Stored data entries
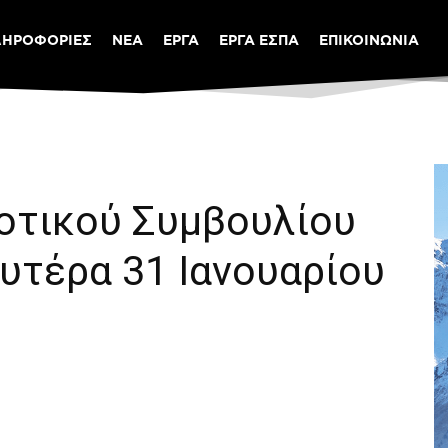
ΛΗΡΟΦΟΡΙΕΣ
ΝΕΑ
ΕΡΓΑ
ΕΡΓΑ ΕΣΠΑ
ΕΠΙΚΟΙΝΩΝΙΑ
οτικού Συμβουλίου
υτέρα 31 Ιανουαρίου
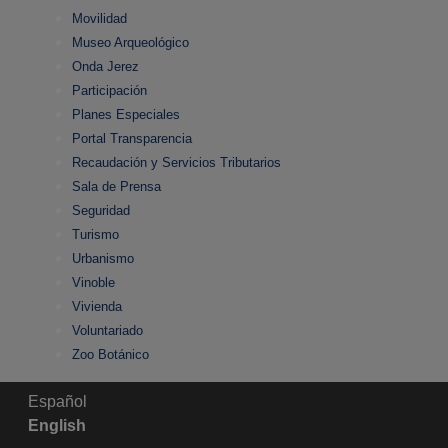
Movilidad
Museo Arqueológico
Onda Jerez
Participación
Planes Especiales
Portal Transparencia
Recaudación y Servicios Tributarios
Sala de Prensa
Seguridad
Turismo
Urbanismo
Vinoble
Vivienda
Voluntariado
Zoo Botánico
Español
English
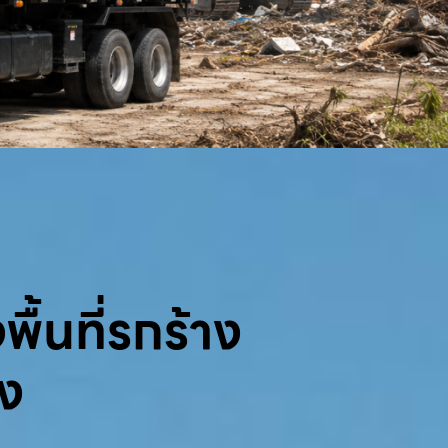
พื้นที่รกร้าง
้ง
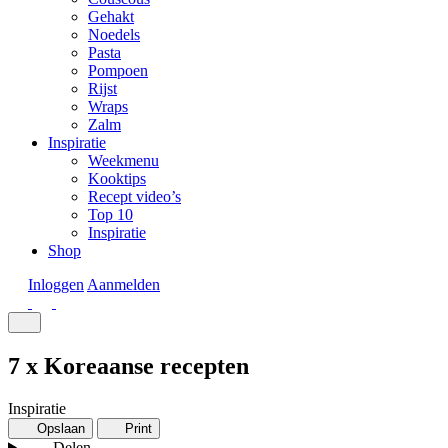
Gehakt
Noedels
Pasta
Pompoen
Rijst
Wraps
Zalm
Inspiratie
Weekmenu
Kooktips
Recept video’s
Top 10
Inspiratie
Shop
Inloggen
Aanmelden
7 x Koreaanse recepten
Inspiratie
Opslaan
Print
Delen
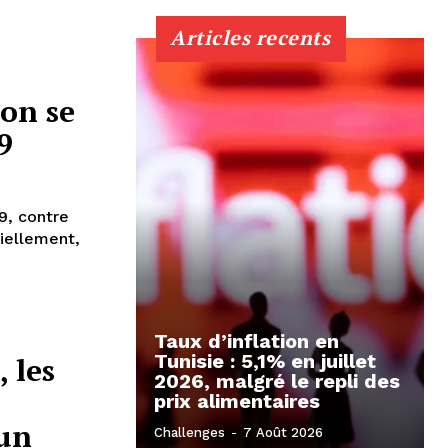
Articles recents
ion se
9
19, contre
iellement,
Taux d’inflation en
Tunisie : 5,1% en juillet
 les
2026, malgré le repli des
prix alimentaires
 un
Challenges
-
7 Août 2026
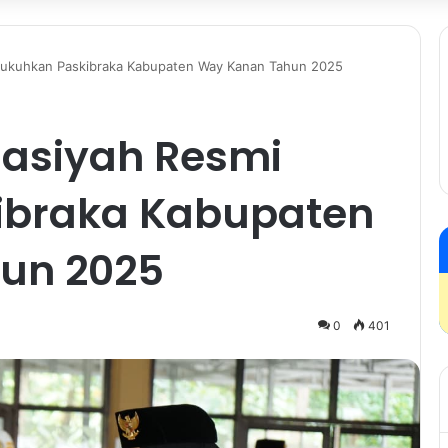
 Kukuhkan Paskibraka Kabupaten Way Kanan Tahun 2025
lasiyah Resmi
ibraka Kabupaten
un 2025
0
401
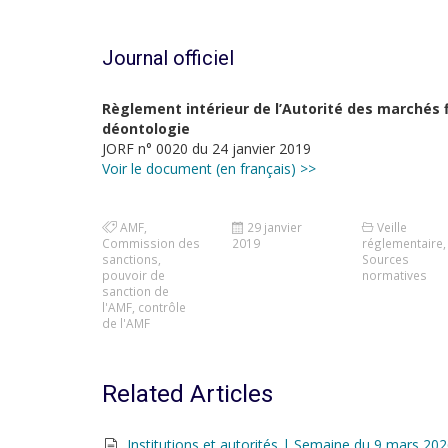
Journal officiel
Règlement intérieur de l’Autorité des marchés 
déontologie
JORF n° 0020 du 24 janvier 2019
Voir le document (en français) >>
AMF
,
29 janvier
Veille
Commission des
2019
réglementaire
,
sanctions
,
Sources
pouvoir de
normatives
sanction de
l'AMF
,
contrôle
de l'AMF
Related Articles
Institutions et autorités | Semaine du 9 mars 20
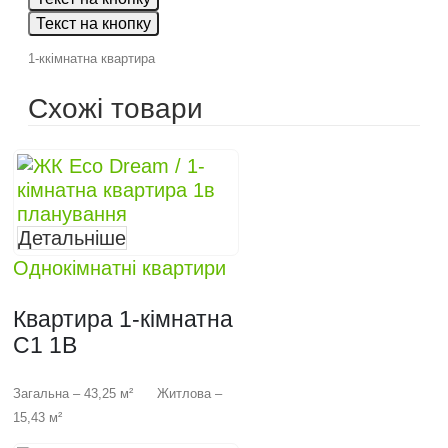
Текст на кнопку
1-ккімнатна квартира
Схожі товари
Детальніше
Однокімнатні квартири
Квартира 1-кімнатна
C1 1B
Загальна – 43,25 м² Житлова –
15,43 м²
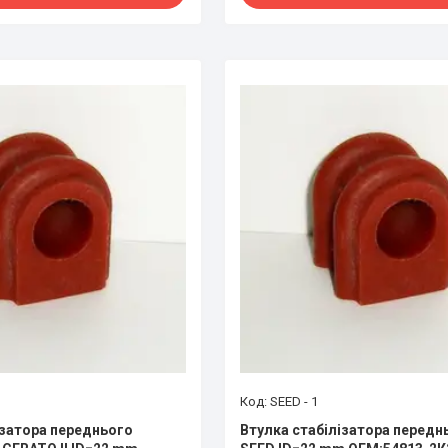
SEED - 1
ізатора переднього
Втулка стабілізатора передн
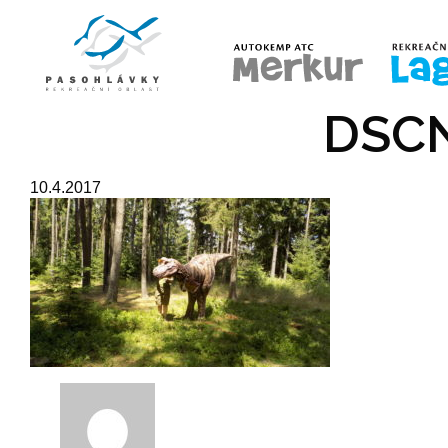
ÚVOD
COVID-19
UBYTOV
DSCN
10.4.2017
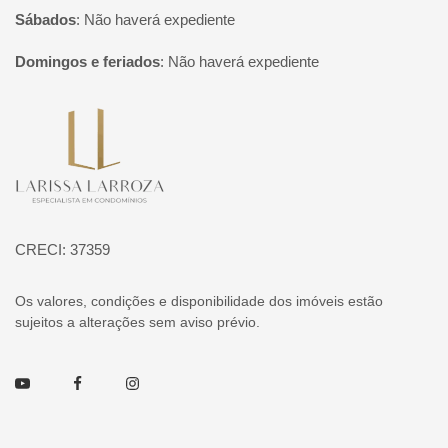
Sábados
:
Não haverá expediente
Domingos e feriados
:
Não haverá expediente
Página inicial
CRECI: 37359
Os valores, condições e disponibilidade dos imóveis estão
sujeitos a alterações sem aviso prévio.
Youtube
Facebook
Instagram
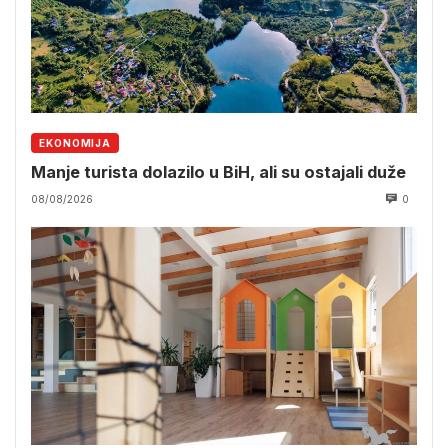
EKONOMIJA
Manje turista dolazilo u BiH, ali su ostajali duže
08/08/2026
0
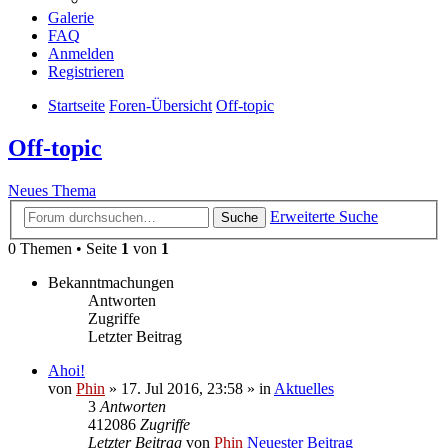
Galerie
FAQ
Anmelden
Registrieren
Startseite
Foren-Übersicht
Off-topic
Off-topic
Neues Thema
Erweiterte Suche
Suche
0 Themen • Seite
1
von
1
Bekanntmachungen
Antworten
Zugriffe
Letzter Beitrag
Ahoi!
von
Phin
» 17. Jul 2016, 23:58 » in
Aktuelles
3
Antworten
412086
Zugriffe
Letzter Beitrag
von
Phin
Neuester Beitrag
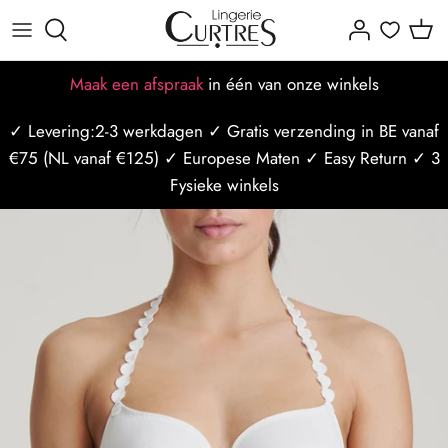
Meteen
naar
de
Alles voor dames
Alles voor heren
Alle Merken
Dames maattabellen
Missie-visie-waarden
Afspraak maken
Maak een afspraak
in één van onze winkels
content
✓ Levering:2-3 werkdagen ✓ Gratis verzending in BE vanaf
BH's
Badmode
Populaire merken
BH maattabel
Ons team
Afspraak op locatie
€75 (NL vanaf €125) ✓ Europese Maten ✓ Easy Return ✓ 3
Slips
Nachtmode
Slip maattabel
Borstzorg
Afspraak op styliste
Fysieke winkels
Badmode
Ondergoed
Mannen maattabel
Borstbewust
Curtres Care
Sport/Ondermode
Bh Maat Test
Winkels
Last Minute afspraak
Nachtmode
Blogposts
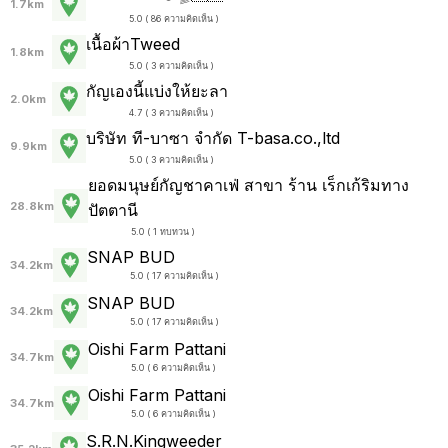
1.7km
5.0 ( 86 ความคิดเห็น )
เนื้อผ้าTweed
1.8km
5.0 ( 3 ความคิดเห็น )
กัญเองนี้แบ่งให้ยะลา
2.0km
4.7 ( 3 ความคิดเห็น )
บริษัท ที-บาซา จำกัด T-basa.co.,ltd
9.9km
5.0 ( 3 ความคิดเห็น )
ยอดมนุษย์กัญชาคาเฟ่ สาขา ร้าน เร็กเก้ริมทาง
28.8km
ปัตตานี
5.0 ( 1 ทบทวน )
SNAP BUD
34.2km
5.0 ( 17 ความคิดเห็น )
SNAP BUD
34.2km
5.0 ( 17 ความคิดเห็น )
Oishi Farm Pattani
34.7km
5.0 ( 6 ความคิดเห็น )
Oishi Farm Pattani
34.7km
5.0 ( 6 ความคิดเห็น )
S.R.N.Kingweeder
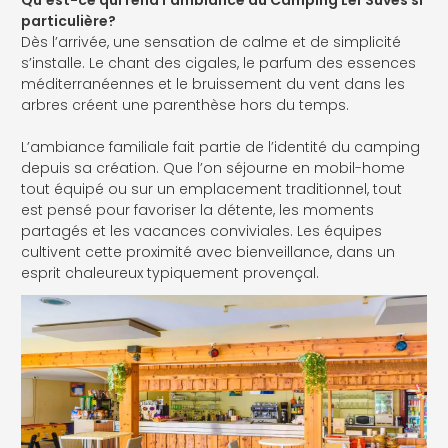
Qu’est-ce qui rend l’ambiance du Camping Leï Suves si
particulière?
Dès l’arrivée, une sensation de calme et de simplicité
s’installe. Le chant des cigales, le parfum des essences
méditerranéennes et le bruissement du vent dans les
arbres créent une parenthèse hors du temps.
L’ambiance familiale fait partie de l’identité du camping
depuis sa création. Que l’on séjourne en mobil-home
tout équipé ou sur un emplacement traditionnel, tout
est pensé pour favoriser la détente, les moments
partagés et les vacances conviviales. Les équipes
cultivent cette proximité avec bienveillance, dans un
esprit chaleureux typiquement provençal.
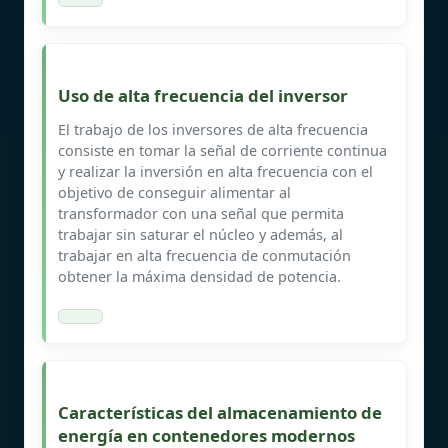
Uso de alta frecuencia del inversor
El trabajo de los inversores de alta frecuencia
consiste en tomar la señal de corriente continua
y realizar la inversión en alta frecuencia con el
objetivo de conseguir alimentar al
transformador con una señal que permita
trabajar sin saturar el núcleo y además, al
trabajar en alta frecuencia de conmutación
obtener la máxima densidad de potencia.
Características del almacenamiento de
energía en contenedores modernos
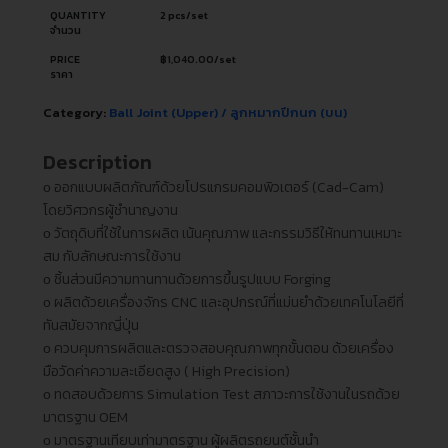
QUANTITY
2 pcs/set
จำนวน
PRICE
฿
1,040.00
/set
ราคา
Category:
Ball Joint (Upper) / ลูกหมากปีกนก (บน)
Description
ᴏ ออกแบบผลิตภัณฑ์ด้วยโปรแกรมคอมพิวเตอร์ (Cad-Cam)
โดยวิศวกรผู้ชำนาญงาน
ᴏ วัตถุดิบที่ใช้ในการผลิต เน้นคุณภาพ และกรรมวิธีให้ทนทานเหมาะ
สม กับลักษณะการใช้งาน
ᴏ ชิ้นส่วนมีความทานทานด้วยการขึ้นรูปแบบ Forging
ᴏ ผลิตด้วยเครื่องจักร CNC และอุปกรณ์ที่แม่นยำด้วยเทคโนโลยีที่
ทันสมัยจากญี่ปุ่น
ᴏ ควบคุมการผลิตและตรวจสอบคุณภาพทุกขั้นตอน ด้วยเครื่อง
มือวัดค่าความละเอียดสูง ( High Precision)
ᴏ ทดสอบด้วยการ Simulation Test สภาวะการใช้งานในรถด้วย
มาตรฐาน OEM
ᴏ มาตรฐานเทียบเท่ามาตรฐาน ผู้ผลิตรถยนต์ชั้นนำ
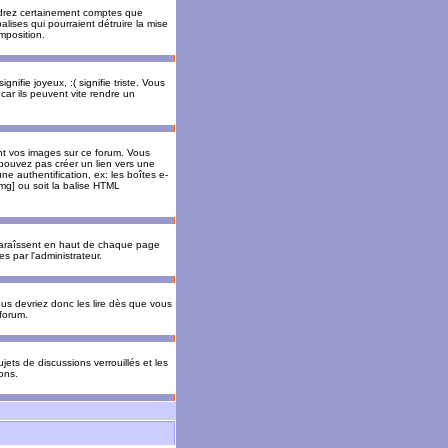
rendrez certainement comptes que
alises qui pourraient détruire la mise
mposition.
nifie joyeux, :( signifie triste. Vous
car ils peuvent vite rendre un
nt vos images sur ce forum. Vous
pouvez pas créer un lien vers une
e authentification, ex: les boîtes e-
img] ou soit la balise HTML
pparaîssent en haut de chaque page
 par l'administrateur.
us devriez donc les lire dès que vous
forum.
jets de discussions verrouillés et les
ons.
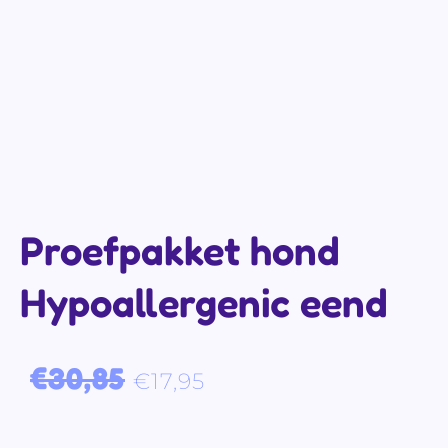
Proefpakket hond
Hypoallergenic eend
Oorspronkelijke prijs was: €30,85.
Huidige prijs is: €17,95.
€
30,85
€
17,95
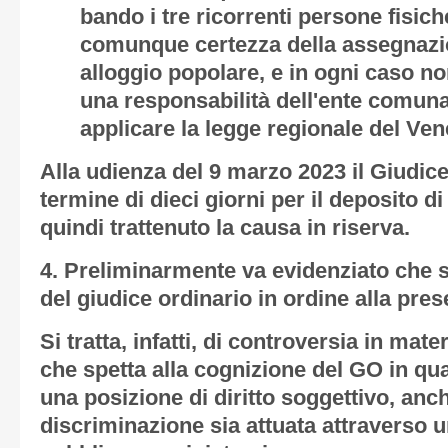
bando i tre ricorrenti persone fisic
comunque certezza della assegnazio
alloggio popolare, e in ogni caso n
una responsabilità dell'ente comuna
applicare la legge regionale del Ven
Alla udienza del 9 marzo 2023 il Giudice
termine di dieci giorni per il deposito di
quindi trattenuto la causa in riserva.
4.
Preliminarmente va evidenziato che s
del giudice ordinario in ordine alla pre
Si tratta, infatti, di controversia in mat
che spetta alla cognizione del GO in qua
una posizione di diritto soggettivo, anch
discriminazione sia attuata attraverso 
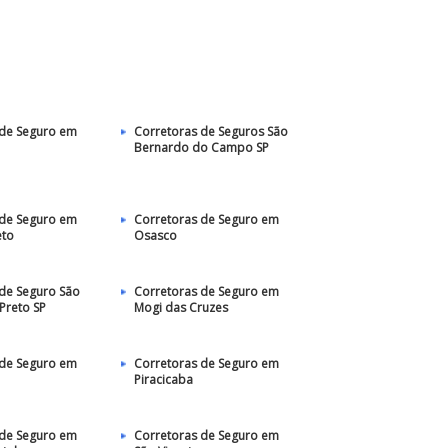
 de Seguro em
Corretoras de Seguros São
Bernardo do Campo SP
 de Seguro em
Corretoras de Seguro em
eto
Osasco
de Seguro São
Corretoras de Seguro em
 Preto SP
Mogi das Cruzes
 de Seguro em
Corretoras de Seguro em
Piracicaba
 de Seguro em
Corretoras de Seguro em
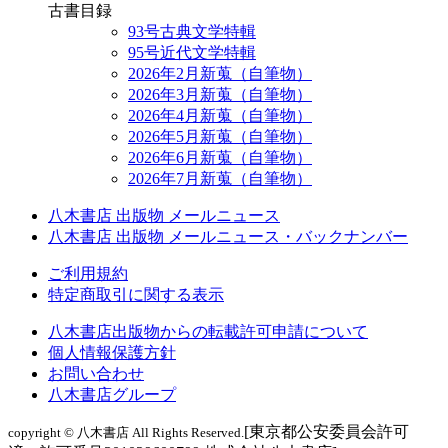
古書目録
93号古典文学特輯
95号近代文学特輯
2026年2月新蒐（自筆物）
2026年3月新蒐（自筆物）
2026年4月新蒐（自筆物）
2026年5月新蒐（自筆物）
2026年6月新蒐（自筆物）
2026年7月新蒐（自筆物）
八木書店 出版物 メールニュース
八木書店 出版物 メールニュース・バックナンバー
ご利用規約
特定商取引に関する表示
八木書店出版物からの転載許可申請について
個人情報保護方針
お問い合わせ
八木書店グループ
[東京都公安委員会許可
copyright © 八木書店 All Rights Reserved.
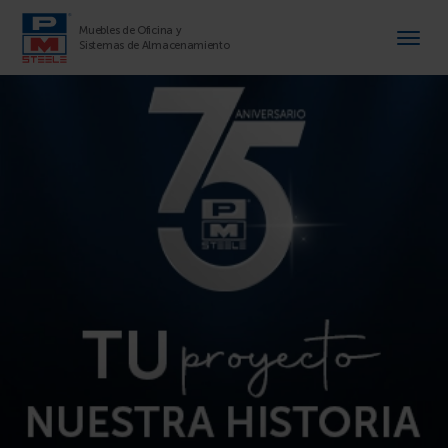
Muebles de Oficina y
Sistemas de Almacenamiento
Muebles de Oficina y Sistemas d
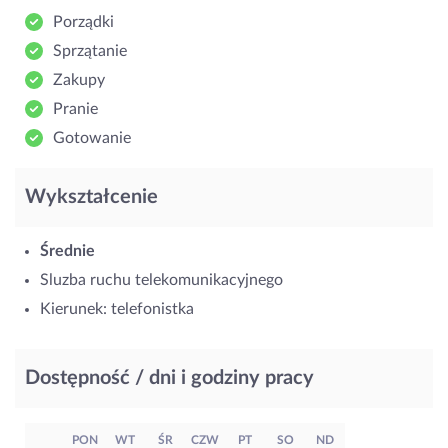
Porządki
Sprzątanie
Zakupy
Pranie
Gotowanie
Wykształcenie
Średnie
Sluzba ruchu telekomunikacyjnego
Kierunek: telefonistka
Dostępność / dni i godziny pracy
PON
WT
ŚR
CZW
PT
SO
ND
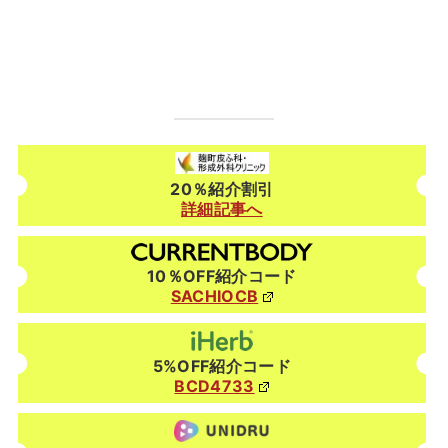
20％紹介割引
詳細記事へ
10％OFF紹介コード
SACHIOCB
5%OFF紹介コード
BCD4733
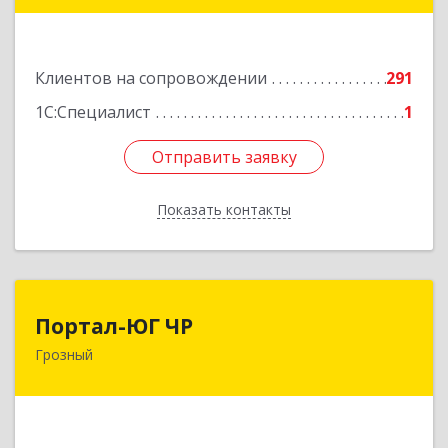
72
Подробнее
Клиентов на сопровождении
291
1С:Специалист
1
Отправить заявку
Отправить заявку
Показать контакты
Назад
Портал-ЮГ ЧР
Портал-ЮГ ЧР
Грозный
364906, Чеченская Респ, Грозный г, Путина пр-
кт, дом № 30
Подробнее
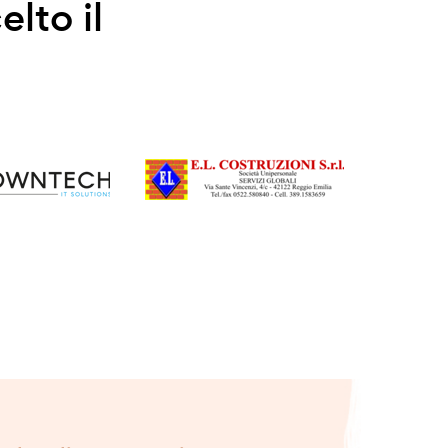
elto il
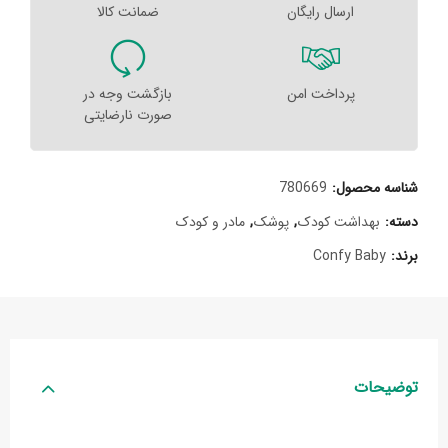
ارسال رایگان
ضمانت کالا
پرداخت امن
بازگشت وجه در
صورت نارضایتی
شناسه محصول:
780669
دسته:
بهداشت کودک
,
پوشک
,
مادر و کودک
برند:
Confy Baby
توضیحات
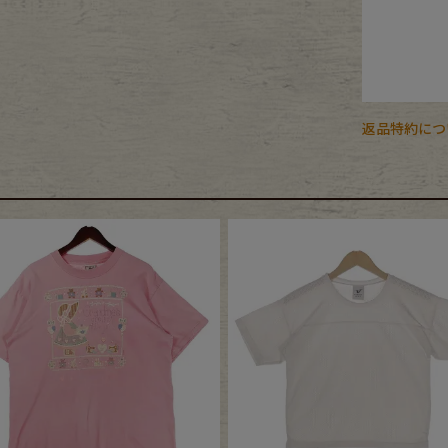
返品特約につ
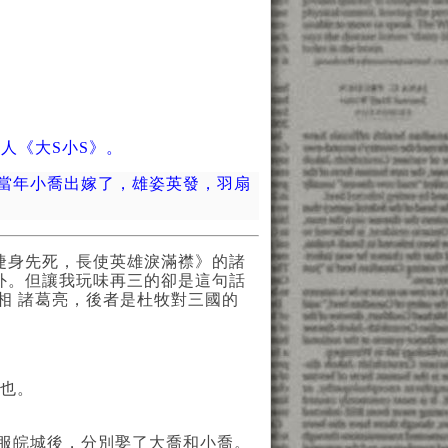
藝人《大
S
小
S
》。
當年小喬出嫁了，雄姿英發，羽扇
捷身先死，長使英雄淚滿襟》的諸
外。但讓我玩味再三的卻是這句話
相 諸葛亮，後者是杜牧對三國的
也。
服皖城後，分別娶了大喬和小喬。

What is required →
Wherever a line in the entries holds "frecuencia", copy that line.

Result →
Uso de alta frecuencia del inversor
El trabajo de los inversores de alta frecuencia
y realizar la inversión en alta frecuencia con el
trabajar en alta frecuencia de conmutación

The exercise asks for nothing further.